Legislation would require major egg-laying operations to have at least 1 square foot of space for each hen next year.

PHOENIX — Arizona shoppers could end up paying more for eggs, as state lawmakers look to protect the state’s major producer from a possible animal-rights initiative drive.

Legislation given preliminary approval Tuesday by the state House would mandate that, beginning next year, major egg-laying operations must provide at least 1 square foot — 144 square inches — of space for each hen.

The current standard is 66 square inches, said Rep. Tim Dunn, R-Yuma.

But the real change under the measure would come in 2025, when the affected companies would have to become cage-free operations. That can — but does not have to — mean allowing hens to be outdoors.

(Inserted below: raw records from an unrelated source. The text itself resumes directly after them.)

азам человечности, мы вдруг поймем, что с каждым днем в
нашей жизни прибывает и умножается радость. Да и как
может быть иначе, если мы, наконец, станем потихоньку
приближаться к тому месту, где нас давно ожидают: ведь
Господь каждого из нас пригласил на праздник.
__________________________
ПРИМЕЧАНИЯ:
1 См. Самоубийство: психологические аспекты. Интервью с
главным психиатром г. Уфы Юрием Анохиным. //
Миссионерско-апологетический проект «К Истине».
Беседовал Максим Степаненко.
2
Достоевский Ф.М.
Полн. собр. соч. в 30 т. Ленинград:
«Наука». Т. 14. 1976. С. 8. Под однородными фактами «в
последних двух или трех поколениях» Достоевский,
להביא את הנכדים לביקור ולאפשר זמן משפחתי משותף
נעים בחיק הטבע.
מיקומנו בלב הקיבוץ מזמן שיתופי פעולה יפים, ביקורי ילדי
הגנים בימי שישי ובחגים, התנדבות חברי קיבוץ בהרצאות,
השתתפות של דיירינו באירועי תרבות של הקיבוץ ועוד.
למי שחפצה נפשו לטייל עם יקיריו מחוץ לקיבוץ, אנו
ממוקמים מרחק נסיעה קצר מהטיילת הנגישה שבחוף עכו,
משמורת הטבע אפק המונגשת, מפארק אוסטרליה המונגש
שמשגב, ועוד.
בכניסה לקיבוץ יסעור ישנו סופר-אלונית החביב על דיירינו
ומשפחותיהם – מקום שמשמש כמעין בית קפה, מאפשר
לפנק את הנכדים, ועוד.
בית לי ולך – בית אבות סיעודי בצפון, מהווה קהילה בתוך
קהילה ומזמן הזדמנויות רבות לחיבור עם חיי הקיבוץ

More significant, House Bill 2724 would then preclude the sale of eggs in Arizona that did not come from cage-free hens.

That prospect concerns Chelsea McGuire, who lobbies for the Arizona Farm Bureau Federation.

She told lawmakers that a local grocery chain was charging $2.59 a dozen for cage-free eggs. By contrast, eggs without that designation were selling for $1.49.

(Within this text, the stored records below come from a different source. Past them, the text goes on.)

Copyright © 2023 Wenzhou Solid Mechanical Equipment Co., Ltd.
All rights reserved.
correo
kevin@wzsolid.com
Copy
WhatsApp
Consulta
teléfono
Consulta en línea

“That is the kind of price increase that Arizona consumers will not have a choice to avoid if this legislation goes forward,” McGuire said.

But her organization found itself up against Hickman’s Family Farms, the state’s largest egg producer.

Company president Glenn Hickman said it’s not that he particularly wants new state regulation of how he does business.

But he said the potential alternative is worse: the threat of an initiative by the Humane Society of the United States which, if approved by voters, would mandate cage-free production — and on a much more aggressive schedule. (The Humane Society of the United States is unrelated to local humane societies.)

“We don’t want to see a proposition come to this state and leave us out of the process,” Hickman said.

This is not a far-fetched possibility, he said.

His prime exhibit was a 2006 ballot measure pushed by the Humane Society of the U.S. that outlawed the use of “gestation crates” to confine calves and pigs.

Hickman called it just “pure luck” that his laying hens weren’t part of that successful initiative.

Kellye Pinkleton, Humane Society of the U.S. senior state director, said Hickman’s concerns are not misplaced. She told Capitol Media Services her organization worked with Hickman’s firm to come up with this compromise.

“And if this bill were to become law, we would have no interest in pursuing new Arizona legislation regarding egg-laying hens,” she said.

“This is a truce,” said Hickman’s lobbyist Joe Sigg.

Rep. Travis Grantham, R-Gilbert, wasn’t buying it. He had a warning for Hickman and others who are backing the bill based on promises of the Humane Society.

“It’s very dangerous for us to cow to an organization that is not going to stop, by trying to insert into law their demands and then hope they go away,” he said.

Grantham also worried about costs to consumers.

Hickman told lawmakers the price is set by retailers. But during a committee hearing he provided no specifics on the price difference he charges retailers between cage-free and other eggs.

Rep. Gerae Peten, D-Goodyear, said she feared the law would create a de facto duopoly for Hickman’s and Rose Acre Farms with the prohibition against the sale of eggs from caged hens.

But Hickman said eggs “travel very well” and out-of-state operations with cage-free operations would remain free to ship their eggs here.

Small egg producers — those with fewer than 3,000 hens — would be locked out of the Arizona commercial market unless they went cage-free.

While they would be exempt from the requirement for cage-free operations, they would not be able to sell their eggs to commercial groceries if they didn’t go cage-free.

McGuire, the farm bureau lobbyist, took issue with the whole premise that cage-free hens are happier hens.

She said conventional cages “make sure that chickens are safe and healthy.” She argued that the mortality rate among cage-free hens is twice that of those confined to cages.